Task item:
Transcribe all of the data exactly, leaving nothing out.

Entries shown:
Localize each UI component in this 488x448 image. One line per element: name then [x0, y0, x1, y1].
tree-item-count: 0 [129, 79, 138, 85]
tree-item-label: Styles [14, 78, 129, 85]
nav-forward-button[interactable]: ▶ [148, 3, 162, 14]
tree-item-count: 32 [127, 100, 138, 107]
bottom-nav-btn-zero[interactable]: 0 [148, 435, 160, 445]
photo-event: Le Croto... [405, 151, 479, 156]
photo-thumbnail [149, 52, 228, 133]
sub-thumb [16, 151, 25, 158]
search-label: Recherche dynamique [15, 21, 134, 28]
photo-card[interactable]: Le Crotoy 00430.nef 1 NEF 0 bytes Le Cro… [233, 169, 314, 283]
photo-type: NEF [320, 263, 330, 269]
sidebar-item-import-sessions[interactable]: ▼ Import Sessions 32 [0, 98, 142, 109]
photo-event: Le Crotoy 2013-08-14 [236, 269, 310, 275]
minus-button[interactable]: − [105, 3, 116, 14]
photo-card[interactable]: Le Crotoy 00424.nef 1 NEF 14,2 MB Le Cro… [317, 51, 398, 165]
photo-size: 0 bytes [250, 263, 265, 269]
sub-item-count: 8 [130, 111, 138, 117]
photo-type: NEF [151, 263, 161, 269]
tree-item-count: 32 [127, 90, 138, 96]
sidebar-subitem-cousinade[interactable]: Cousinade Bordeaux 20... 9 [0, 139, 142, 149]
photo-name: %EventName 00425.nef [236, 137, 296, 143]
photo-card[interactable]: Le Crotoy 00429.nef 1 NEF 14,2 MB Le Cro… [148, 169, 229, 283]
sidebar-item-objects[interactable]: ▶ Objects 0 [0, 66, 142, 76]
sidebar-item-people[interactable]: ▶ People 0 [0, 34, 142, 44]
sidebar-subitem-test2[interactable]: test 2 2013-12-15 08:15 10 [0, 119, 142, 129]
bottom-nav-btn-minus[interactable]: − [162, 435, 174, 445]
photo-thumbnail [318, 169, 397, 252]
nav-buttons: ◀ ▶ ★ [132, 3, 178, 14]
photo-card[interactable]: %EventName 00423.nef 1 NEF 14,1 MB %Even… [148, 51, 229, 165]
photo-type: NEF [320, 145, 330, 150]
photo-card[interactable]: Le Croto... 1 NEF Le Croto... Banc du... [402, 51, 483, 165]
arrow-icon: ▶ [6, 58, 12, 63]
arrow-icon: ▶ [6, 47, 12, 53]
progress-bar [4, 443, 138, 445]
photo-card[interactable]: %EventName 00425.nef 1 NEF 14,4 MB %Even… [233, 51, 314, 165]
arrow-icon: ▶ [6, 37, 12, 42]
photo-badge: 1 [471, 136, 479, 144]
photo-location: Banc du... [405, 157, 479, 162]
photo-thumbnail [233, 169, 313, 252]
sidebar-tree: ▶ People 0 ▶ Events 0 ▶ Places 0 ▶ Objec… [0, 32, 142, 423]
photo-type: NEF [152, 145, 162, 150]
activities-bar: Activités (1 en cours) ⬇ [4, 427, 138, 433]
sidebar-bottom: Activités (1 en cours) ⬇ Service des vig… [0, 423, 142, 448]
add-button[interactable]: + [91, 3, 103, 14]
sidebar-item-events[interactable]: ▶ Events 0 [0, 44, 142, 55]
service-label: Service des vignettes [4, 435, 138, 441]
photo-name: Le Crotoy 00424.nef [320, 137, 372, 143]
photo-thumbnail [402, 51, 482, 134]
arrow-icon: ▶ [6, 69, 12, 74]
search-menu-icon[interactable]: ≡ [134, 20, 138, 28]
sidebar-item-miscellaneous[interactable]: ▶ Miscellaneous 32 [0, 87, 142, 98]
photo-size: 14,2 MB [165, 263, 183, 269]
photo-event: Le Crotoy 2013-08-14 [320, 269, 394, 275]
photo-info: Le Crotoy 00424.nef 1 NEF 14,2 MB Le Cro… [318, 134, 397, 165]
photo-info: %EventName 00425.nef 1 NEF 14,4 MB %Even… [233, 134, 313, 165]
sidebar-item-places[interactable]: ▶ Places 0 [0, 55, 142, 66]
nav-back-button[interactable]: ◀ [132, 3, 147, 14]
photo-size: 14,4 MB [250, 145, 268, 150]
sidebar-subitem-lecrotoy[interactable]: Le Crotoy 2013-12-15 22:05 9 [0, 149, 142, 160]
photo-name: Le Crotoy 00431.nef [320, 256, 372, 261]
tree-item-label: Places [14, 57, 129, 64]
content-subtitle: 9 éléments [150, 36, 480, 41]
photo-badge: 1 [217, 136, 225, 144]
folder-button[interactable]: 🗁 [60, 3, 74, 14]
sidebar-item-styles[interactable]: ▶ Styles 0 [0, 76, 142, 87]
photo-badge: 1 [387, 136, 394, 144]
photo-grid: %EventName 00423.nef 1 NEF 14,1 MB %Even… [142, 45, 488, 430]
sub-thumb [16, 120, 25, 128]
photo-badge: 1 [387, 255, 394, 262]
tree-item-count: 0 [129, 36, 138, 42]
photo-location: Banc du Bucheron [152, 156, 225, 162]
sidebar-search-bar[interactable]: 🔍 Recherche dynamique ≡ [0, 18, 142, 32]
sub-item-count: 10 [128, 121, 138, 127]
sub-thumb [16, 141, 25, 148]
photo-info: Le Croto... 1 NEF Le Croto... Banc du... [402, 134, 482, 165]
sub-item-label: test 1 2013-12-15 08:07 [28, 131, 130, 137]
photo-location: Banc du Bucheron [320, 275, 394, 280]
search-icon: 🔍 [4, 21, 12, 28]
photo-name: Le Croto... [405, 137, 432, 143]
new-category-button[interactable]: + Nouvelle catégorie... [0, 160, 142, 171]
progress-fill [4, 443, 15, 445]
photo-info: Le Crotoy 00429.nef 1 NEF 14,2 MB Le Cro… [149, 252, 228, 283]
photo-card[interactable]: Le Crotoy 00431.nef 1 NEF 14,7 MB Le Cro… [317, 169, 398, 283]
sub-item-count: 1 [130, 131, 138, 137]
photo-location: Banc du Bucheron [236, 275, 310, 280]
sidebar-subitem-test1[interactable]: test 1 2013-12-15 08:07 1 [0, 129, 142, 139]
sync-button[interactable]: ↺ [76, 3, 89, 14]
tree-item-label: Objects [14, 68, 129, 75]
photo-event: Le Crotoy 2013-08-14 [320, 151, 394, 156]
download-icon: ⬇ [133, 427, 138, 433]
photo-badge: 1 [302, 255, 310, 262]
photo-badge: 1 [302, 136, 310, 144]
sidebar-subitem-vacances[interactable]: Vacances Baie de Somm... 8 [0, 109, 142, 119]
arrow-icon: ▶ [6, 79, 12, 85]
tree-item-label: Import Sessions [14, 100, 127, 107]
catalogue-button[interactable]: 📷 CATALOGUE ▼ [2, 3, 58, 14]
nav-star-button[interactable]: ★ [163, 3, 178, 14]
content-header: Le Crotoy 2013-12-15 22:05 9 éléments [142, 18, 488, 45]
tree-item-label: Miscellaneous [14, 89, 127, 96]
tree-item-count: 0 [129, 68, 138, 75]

Result of this task:
Localize each UI component in this 488x448 image. One line per element: name then [x0, y0, x1, y1].
tree-item-count: 0 [129, 79, 138, 85]
tree-item-label: Styles [14, 78, 129, 85]
nav-forward-button[interactable]: ▶ [148, 3, 162, 14]
tree-item-count: 32 [127, 100, 138, 107]
bottom-nav-btn-zero[interactable]: 0 [148, 435, 160, 445]
photo-event: Le Croto... [405, 151, 479, 156]
photo-thumbnail [149, 52, 228, 133]
sub-thumb [16, 151, 25, 158]
search-label: Recherche dynamique [15, 21, 134, 28]
photo-card[interactable]: Le Crotoy 00430.nef 1 NEF 0 bytes Le Cro… [233, 169, 314, 283]
photo-type: NEF [320, 263, 330, 269]
sidebar-item-import-sessions[interactable]: ▼ Import Sessions 32 [0, 98, 142, 109]
photo-event: Le Crotoy 2013-08-14 [236, 269, 310, 275]
minus-button[interactable]: − [105, 3, 116, 14]
photo-card[interactable]: Le Crotoy 00424.nef 1 NEF 14,2 MB Le Cro… [317, 51, 398, 165]
photo-size: 0 bytes [250, 263, 265, 269]
sub-item-count: 8 [130, 111, 138, 117]
photo-type: NEF [151, 263, 161, 269]
tree-item-count: 32 [127, 90, 138, 96]
sidebar-subitem-cousinade[interactable]: Cousinade Bordeaux 20... 9 [0, 139, 142, 149]
photo-name: %EventName 00425.nef [236, 137, 296, 143]
photo-card[interactable]: Le Crotoy 00429.nef 1 NEF 14,2 MB Le Cro… [148, 169, 229, 283]
sidebar-item-objects[interactable]: ▶ Objects 0 [0, 66, 142, 76]
sidebar-item-people[interactable]: ▶ People 0 [0, 34, 142, 44]
sidebar-subitem-test2[interactable]: test 2 2013-12-15 08:15 10 [0, 119, 142, 129]
bottom-nav-btn-minus[interactable]: − [162, 435, 174, 445]
photo-thumbnail [318, 169, 397, 252]
nav-buttons: ◀ ▶ ★ [132, 3, 178, 14]
photo-card[interactable]: %EventName 00423.nef 1 NEF 14,1 MB %Even… [148, 51, 229, 165]
photo-type: NEF [320, 145, 330, 150]
photo-card[interactable]: Le Croto... 1 NEF Le Croto... Banc du... [402, 51, 483, 165]
arrow-icon: ▶ [6, 58, 12, 63]
arrow-icon: ▶ [6, 47, 12, 53]
progress-bar [4, 443, 138, 445]
photo-card[interactable]: %EventName 00425.nef 1 NEF 14,4 MB %Even… [233, 51, 314, 165]
arrow-icon: ▶ [6, 37, 12, 42]
photo-badge: 1 [471, 136, 479, 144]
photo-location: Banc du... [405, 157, 479, 162]
photo-thumbnail [233, 169, 313, 252]
sidebar-tree: ▶ People 0 ▶ Events 0 ▶ Places 0 ▶ Objec… [0, 32, 142, 423]
photo-type: NEF [152, 145, 162, 150]
activities-bar: Activités (1 en cours) ⬇ [4, 427, 138, 433]
sidebar-bottom: Activités (1 en cours) ⬇ Service des vig… [0, 423, 142, 448]
add-button[interactable]: + [91, 3, 103, 14]
sidebar-item-events[interactable]: ▶ Events 0 [0, 44, 142, 55]
service-label: Service des vignettes [4, 435, 138, 441]
photo-name: Le Crotoy 00424.nef [320, 137, 372, 143]
photo-thumbnail [402, 51, 482, 134]
arrow-icon: ▶ [6, 69, 12, 74]
search-menu-icon[interactable]: ≡ [134, 20, 138, 28]
sidebar-item-miscellaneous[interactable]: ▶ Miscellaneous 32 [0, 87, 142, 98]
photo-size: 14,2 MB [165, 263, 183, 269]
photo-event: Le Crotoy 2013-08-14 [320, 269, 394, 275]
photo-info: Le Crotoy 00424.nef 1 NEF 14,2 MB Le Cro… [318, 134, 397, 165]
photo-info: %EventName 00425.nef 1 NEF 14,4 MB %Even… [233, 134, 313, 165]
sidebar-item-places[interactable]: ▶ Places 0 [0, 55, 142, 66]
nav-back-button[interactable]: ◀ [132, 3, 147, 14]
photo-size: 14,4 MB [250, 145, 268, 150]
sidebar-subitem-lecrotoy[interactable]: Le Crotoy 2013-12-15 22:05 9 [0, 149, 142, 160]
photo-name: Le Crotoy 00431.nef [320, 256, 372, 261]
tree-item-label: Places [14, 57, 129, 64]
content-subtitle: 9 éléments [150, 36, 480, 41]
photo-badge: 1 [217, 136, 225, 144]
folder-button[interactable]: 🗁 [60, 3, 74, 14]
sidebar-item-styles[interactable]: ▶ Styles 0 [0, 76, 142, 87]
photo-badge: 1 [387, 136, 394, 144]
photo-grid: %EventName 00423.nef 1 NEF 14,1 MB %Even… [142, 45, 488, 430]
sub-thumb [16, 120, 25, 128]
photo-badge: 1 [387, 255, 394, 262]
tree-item-count: 0 [129, 36, 138, 42]
photo-location: Banc du Bucheron [152, 156, 225, 162]
sidebar-search-bar[interactable]: 🔍 Recherche dynamique ≡ [0, 18, 142, 32]
sub-item-count: 10 [128, 121, 138, 127]
sub-thumb [16, 141, 25, 148]
photo-info: Le Croto... 1 NEF Le Croto... Banc du... [402, 134, 482, 165]
sub-item-label: test 1 2013-12-15 08:07 [28, 131, 130, 137]
photo-location: Banc du Bucheron [320, 275, 394, 280]
search-icon: 🔍 [4, 21, 12, 28]
photo-name: Le Croto... [405, 137, 432, 143]
new-category-button[interactable]: + Nouvelle catégorie... [0, 160, 142, 171]
progress-fill [4, 443, 15, 445]
photo-info: Le Crotoy 00429.nef 1 NEF 14,2 MB Le Cro… [149, 252, 228, 283]
photo-card[interactable]: Le Crotoy 00431.nef 1 NEF 14,7 MB Le Cro… [317, 169, 398, 283]
sub-item-count: 1 [130, 131, 138, 137]
photo-location: Banc du Bucheron [236, 275, 310, 280]
sidebar-subitem-test1[interactable]: test 1 2013-12-15 08:07 1 [0, 129, 142, 139]
sync-button[interactable]: ↺ [76, 3, 89, 14]
tree-item-label: Objects [14, 68, 129, 75]
photo-event: Le Crotoy 2013-08-14 [320, 151, 394, 156]
download-icon: ⬇ [133, 427, 138, 433]
photo-badge: 1 [302, 255, 310, 262]
photo-badge: 1 [302, 136, 310, 144]
sidebar-subitem-vacances[interactable]: Vacances Baie de Somm... 8 [0, 109, 142, 119]
arrow-icon: ▶ [6, 79, 12, 85]
tree-item-label: Import Sessions [14, 100, 127, 107]
catalogue-button[interactable]: 📷 CATALOGUE ▼ [2, 3, 58, 14]
nav-star-button[interactable]: ★ [163, 3, 178, 14]
content-header: Le Crotoy 2013-12-15 22:05 9 éléments [142, 18, 488, 45]
tree-item-label: Miscellaneous [14, 89, 127, 96]
tree-item-count: 0 [129, 68, 138, 75]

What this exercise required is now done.